Je nach Investitionsvorhaben kann KI ein leistungsfähiges Tool sein, um entsprechende Empfehlungen zu erhalten. Es gibt jedoch nach wie vor Fälle, in denen herkömmliche Methoden zusätzlich zur Beurteilung herangezogen werden müssen. In jedem Fall bietet KI Immobilienverwaltern ein leistungsstarkes Modell zur Schätzung von Mieteinnahmen.

„Dieser Ansatz wird als Prognose bezeichnet und dient lediglich zur Vorhersage und Prognose bei - in der Regel - neuen Vermögenswerten“, erläutert Cajias.

Ein anderer Ansatz bietet sich bei der Entwicklung einer Anlagestrategie bzw. der Ermittlung von Werttreibern bei Mieten an. In diesem konkreten Fall steht die Schätzung der Einzelpreiselastizitäten für jede erklärende Variable mit der höchstmöglichen Genauigkeit im Vordergrund.
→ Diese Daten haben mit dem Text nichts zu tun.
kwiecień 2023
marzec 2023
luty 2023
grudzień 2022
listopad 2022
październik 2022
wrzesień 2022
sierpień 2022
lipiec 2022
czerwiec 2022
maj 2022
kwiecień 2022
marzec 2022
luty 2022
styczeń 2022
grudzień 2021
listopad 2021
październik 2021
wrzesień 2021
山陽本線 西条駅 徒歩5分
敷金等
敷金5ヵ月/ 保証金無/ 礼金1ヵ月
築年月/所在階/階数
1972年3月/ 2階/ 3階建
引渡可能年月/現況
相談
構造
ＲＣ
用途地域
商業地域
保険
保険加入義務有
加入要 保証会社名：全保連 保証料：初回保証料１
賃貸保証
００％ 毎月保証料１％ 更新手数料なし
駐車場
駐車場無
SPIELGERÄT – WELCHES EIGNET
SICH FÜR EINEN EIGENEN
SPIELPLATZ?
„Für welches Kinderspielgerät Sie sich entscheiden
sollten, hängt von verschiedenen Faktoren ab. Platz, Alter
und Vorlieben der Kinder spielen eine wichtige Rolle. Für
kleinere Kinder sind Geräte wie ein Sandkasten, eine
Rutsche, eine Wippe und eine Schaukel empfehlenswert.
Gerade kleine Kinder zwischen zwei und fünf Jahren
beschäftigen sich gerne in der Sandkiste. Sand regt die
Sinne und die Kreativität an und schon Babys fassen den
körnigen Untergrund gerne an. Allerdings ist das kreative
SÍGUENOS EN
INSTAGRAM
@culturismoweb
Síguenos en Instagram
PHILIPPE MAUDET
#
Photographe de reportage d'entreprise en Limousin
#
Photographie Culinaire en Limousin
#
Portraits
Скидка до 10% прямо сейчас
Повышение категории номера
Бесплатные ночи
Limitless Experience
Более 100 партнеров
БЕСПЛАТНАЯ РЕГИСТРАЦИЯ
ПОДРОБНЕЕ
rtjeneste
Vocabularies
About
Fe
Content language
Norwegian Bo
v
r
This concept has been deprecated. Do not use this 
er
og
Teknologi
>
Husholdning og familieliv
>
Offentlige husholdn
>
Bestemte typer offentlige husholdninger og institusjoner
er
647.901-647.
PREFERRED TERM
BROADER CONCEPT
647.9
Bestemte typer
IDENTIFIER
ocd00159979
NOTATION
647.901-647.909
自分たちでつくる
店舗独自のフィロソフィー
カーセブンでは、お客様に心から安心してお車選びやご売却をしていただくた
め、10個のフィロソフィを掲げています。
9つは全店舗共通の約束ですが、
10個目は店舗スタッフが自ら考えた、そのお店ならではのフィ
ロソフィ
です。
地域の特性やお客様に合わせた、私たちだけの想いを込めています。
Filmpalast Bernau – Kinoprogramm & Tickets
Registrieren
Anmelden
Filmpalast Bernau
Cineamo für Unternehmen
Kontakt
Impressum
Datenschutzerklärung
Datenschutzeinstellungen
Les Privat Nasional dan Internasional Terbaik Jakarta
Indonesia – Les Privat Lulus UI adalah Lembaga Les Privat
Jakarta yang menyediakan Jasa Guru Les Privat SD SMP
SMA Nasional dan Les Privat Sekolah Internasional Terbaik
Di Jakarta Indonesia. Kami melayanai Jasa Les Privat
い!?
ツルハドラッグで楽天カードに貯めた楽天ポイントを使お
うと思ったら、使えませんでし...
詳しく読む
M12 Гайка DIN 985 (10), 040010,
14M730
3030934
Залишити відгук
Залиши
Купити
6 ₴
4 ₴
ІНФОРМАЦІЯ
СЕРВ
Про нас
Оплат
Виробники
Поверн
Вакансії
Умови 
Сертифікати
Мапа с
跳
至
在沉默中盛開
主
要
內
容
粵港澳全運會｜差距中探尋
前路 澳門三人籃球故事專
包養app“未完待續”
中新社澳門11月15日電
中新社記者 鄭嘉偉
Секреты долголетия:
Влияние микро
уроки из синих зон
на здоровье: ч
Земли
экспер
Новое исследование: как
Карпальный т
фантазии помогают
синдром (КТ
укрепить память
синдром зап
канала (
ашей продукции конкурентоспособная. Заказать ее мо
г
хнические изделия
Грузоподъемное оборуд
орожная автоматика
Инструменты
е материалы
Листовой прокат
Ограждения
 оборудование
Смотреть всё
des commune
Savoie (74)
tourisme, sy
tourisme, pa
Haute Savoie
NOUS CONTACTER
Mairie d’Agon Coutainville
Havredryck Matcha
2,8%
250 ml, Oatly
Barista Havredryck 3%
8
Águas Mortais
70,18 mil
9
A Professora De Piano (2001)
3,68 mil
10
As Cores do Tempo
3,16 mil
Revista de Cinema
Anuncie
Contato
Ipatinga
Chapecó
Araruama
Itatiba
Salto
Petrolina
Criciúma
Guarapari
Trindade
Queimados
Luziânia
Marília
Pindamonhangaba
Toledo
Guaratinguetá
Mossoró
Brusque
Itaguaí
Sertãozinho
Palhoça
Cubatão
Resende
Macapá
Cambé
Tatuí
Dieser Ansatz wird als Inferenz bezeichnet.

"Die ökonometrische Welt, wie sie vor Jahrzehnten entstanden ist, hat ein Verfallsdatum."

„In nicht allzu ferner Zeit werden entsprechende Weiterentwicklungen dieser Technologie die Verknüpfung beider Modelle ermöglichen. Eine neue Wortschöpfung existiert hierfür bereits: die sog. erklärbare künstliche Intelligenz (XAI). Es ist schon heute absehbar, dass XAI die vor Jahrzehnten entwickelten ökonometrischen Methoden ablösen wird“, prognostiziert Cajias.

Um in dieser sich rasant verändernden Welt klug zu navigieren, müssen Player auf dem Immobilienmarkt ein von Grund auf neues Analysesystem etablieren und ins kalte Wasser springen. Sie müssen lernen, die jeweiligen Funktionen richtig zu verstehen und anhand von Trial-and-Error-Methoden auszutesten, um die notwendigen Erkenntnisse zu gewinnen. „Bisher haben nur wenige Immobilien-Unternehmen ihre Komfortzone verlassen und investieren in reale Data Intelligence-Anwendungsfälle“, weiß Cajias und sagt voraus: "Wer sich jetzt schon diesem Thema annimmt wird nach den zu erwartenden Umbrüchen in der Branche die Nase vorn haben."

Dieser Text basiert auf einem Artikel von Marcelo Cajias, Leiter Data Intelligence, Research-Abteilung PATRIZIA, der im Journal of Property Investment & Finance am 14. Juli 2020 veröffentlicht wurde.